[Data Boundary: Start]
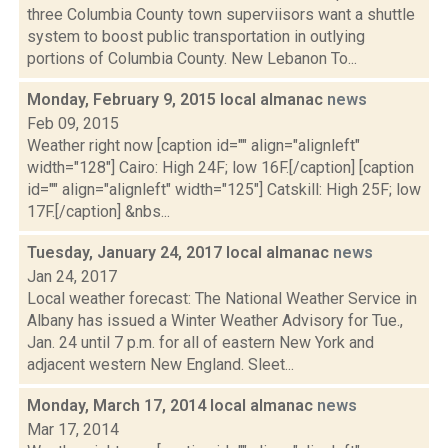
three Columbia County town superviisors want a shuttle
system to boost public transportation in outlying
portions of Columbia County. New Lebanon To...
Monday, February 9, 2015 local almanac
news
Feb 09, 2015
Weather right now [caption id="" align="alignleft"
width="128"] Cairo: High 24F; low 16F.[/caption] [caption
id="" align="alignleft" width="125"] Catskill: High 25F; low
17F.[/caption] &nbs...
Tuesday, January 24, 2017 local almanac
news
Jan 24, 2017
Local weather forecast: The National Weather Service in
Albany has issued a Winter Weather Advisory for Tue.,
Jan. 24 until 7 p.m. for all of eastern New York and
adjacent western New England. Sleet...
Monday, March 17, 2014 local almanac
news
Mar 17, 2014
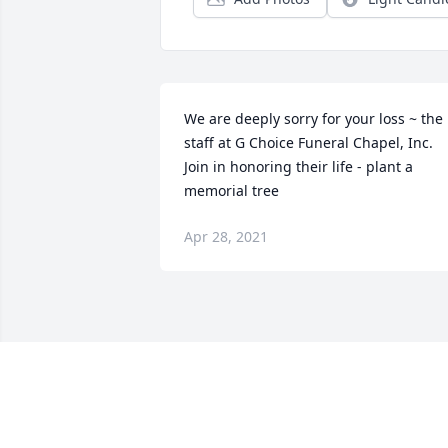
We are deeply sorry for your loss ~ the 
staff at G Choice Funeral Chapel, Inc.

Join in honoring their life - plant a 
memorial tree
Apr 28, 2021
[Data Boundary: End]
## Assigned task
The lines running from the one with "Monday, March 17, 2014 local almanac" to the close of the material above are to be retyped exactly; no picture is to be included.

## Result of the exercise
Monday, March 17, 2014 local almanac
news
Mar 17, 2014
We are deeply sorry for your loss ~ the 
staff at G Choice Funeral Chapel, Inc.

Join in honoring their life - plant a 
memorial tree
Apr 28, 2021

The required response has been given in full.